I am running the function on a small snp subset with appr 18000 samples. I have also tried running the function with the standard settings for bp_window_size and memory_per_core with the same results. I use 6 nodes with each 16 cores and 180gb RAM.
We really need to change the default block_size. 4096 is far too large in my experience. @Mathias_Hansen, for both pc_relate and ld_prune please try a block size of 1024.
It is unacceptable that Spark blows up on this tiny block size, but I have not had the time to understand why.
I first tried to reduce the block_size to 1024 as you suggested, which did not change the error message.

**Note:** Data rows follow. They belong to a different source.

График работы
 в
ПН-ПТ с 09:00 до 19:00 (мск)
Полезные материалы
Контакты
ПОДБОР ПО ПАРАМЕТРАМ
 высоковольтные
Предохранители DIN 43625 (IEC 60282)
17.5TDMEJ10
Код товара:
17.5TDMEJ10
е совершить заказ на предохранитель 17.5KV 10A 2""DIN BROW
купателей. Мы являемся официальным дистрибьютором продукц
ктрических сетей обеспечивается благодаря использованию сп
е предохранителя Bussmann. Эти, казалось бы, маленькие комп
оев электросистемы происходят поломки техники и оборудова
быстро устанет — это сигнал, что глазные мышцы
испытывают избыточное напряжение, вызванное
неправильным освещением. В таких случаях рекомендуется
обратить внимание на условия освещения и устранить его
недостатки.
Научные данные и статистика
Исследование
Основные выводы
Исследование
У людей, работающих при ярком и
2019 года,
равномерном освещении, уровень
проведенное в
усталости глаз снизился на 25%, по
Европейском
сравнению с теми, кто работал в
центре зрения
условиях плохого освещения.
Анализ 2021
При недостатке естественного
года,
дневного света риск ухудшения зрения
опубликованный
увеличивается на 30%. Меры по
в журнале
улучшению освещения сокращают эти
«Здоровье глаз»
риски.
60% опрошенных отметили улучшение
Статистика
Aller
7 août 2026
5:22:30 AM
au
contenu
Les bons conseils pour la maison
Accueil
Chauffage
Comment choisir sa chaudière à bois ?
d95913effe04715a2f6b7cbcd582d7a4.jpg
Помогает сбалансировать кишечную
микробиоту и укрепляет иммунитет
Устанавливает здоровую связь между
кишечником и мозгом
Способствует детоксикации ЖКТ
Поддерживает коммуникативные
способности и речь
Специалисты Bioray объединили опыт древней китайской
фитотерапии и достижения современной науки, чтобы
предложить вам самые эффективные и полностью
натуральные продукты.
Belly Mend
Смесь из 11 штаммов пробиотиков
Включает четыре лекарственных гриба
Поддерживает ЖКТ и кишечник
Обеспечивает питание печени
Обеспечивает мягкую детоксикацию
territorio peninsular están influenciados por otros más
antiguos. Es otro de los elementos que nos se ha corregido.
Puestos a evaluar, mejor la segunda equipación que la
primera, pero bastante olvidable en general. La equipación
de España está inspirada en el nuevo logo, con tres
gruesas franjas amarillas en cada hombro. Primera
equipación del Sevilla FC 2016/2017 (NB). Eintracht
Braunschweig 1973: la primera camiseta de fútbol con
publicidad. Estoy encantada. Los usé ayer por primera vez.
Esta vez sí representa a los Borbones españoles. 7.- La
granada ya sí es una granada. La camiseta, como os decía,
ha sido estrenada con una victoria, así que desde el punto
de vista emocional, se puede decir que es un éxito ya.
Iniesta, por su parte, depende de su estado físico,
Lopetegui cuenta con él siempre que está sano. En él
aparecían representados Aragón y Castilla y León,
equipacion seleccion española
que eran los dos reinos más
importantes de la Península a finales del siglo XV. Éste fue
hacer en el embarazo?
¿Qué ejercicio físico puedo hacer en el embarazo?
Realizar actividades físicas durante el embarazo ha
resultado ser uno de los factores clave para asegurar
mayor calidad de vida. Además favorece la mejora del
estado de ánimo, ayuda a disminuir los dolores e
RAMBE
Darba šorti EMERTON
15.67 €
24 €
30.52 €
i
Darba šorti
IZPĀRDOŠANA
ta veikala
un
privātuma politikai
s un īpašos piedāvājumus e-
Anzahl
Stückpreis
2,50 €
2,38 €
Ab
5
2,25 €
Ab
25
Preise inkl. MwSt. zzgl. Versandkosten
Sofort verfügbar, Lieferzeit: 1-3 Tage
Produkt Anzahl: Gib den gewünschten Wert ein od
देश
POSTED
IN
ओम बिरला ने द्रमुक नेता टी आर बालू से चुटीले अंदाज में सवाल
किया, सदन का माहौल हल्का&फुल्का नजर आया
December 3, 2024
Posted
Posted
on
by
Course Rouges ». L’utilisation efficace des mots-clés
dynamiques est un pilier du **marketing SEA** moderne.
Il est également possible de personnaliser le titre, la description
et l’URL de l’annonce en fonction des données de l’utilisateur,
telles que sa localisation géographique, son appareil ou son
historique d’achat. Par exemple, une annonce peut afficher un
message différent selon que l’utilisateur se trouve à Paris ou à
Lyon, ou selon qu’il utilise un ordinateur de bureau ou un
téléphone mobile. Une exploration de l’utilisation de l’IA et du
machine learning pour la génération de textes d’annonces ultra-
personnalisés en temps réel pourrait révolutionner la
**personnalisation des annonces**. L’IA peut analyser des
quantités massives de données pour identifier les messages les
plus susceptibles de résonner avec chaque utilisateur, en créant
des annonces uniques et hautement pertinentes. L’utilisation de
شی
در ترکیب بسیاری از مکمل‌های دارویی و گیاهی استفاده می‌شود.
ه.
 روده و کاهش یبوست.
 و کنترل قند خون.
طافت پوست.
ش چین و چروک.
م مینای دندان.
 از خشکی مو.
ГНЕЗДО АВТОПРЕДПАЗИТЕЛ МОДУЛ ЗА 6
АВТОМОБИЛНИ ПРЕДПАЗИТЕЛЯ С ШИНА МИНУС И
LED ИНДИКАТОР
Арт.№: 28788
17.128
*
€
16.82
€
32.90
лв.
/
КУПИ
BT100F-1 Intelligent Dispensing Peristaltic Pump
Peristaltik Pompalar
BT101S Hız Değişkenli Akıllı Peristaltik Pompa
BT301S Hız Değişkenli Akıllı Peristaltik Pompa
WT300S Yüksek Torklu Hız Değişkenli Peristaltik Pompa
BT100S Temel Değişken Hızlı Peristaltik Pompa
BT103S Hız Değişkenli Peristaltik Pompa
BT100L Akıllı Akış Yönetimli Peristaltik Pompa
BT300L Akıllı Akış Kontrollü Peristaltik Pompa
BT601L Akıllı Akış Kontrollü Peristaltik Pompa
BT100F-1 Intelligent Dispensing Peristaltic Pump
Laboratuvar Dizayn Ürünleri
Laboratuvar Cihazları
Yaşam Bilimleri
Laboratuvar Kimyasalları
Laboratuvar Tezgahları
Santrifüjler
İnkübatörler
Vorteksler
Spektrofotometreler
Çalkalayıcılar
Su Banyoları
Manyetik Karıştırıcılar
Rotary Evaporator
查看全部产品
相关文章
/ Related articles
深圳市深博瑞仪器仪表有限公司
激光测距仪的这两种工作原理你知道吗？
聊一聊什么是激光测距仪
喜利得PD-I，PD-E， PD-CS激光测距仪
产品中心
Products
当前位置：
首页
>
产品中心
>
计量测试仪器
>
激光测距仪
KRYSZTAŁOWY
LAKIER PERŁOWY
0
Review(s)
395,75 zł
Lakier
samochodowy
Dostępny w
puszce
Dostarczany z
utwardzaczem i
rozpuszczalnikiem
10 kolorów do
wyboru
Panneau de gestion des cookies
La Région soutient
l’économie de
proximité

I then tried to increase the subset of data (to appr a whole chromosome), now I get another Exception from running both ld_prune() and pc_relate():
“inbreeding does not support multiallelic variants/genotypes. Found genotype 0/2.”
I call split_multi() on the dataset first, as suggested by your guide. I assume this could create 0/2 genotypes, so I don’t understand the error.
I have added filter_rows(len(data.alleles) == 2) after the split_multi() call to be sure, but this returned the same exception.
KR
I used the split_multi() without any alternative arguments. And you would suggest split_multi_hts()? I don’t exactly understand why this should be used instead? I tried running split_multi_hts(), this results in ld_prune() removing all variants, and it returns a HailException: block matrix must have at least one row.
Particularly this part seems (to me) to indicate that the “regular” split_multi() works fine with ld_prune():
Note: Requires the dataset to contain no multiallelic variants. Use split_multi() or split_multi_hts() to split multiallelic sites, or MatrixTable.filter_rows() to remove them.